BEGIN

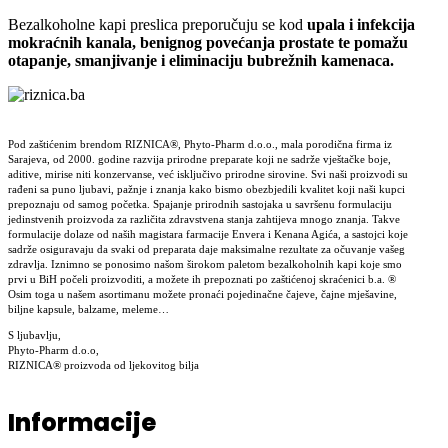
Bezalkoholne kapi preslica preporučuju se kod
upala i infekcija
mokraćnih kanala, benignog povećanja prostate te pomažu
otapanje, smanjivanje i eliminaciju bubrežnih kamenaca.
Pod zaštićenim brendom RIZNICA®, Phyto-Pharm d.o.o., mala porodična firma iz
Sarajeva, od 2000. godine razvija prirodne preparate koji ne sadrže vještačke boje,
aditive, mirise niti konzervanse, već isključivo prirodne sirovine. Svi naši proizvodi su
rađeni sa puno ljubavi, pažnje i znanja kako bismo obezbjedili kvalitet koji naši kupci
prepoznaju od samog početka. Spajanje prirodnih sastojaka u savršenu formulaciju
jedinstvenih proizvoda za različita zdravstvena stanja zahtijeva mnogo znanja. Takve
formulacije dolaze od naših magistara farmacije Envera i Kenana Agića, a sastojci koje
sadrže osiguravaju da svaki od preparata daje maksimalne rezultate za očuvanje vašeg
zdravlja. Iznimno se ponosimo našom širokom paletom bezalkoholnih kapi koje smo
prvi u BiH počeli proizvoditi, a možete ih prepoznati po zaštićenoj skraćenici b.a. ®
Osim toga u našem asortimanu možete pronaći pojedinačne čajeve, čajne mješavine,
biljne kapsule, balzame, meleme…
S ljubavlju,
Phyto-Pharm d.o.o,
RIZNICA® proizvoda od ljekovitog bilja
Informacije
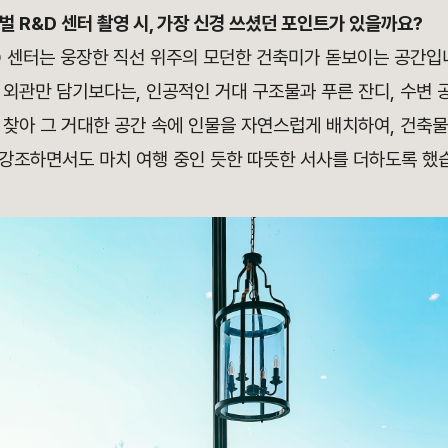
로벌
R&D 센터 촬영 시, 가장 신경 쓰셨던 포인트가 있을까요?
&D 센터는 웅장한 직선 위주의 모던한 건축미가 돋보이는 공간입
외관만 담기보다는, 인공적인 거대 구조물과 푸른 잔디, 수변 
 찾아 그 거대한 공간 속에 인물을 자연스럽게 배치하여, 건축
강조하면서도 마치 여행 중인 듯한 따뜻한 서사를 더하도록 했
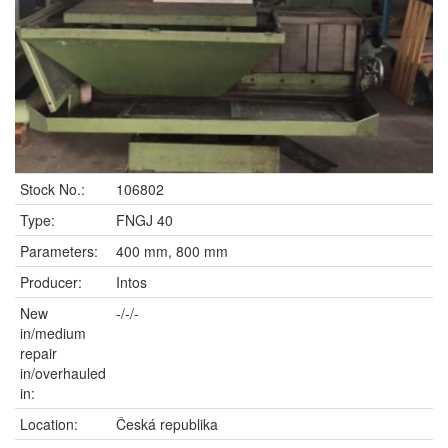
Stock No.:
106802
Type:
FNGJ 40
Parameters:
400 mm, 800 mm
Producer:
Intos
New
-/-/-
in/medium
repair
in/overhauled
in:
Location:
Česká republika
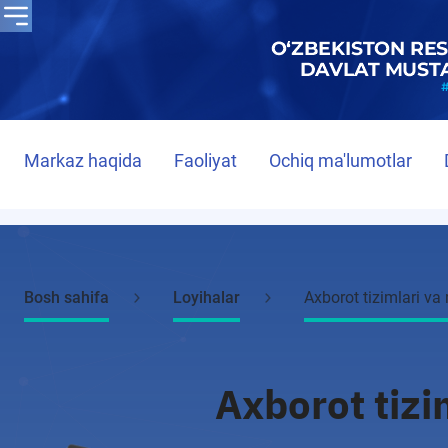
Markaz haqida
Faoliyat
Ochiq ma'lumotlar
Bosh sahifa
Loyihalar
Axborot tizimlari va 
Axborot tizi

END

# Exercise prompt:
Without the pictures, print all of the records exactly.

# Exercise solution:
Bezalkoholne kapi preslica preporučuju se kod
upala i infekcija
mokraćnih kanala, benignog povećanja prostate te pomažu
otapanje, smanjivanje i eliminaciju bubrežnih kamenaca.
Pod zaštićenim brendom RIZNICA®, Phyto-Pharm d.o.o., mala porodična firma iz
Sarajeva, od 2000. godine razvija prirodne preparate koji ne sadrže vještačke boje,
aditive, mirise niti konzervanse, već isključivo prirodne sirovine. Svi naši proizvodi su
rađeni sa puno ljubavi, pažnje i znanja kako bismo obezbjedili kvalitet koji naši kupci
prepoznaju od samog početka. Spajanje prirodnih sastojaka u savršenu formulaciju
jedinstvenih proizvoda za različita zdravstvena stanja zahtijeva mnogo znanja. Takve
formulacije dolaze od naših magistara farmacije Envera i Kenana Agića, a sastojci koje
sadrže osiguravaju da svaki od preparata daje maksimalne rezultate za očuvanje vašeg
zdravlja. Iznimno se ponosimo našom širokom paletom bezalkoholnih kapi koje smo
prvi u BiH počeli proizvoditi, a možete ih prepoznati po zaštićenoj skraćenici b.a. ®
Osim toga u našem asortimanu možete pronaći pojedinačne čajeve, čajne mješavine,
biljne kapsule, balzame, meleme…
S ljubavlju,
Phyto-Pharm d.o.o,
RIZNICA® proizvoda od ljekovitog bilja
Informacije
로벌
R&D 센터 촬영 시, 가장 신경 쓰셨던 포인트가 있을까요?
&D 센터는 웅장한 직선 위주의 모던한 건축미가 돋보이는 공간입
외관만 담기보다는, 인공적인 거대 구조물과 푸른 잔디, 수변 
 찾아 그 거대한 공간 속에 인물을 자연스럽게 배치하여, 건축
강조하면서도 마치 여행 중인 듯한 따뜻한 서사를 더하도록 했
Stock No.:
106802
Type:
FNGJ 40
Parameters:
400 mm, 800 mm
Producer:
Intos
New
-/-/-
in/medium
repair
in/overhauled
in:
Location:
Česká republika
Markaz haqida
Faoliyat
Ochiq ma'lumotlar
Bosh sahifa
Loyihalar
Axborot tizimlari va 
Axborot tizi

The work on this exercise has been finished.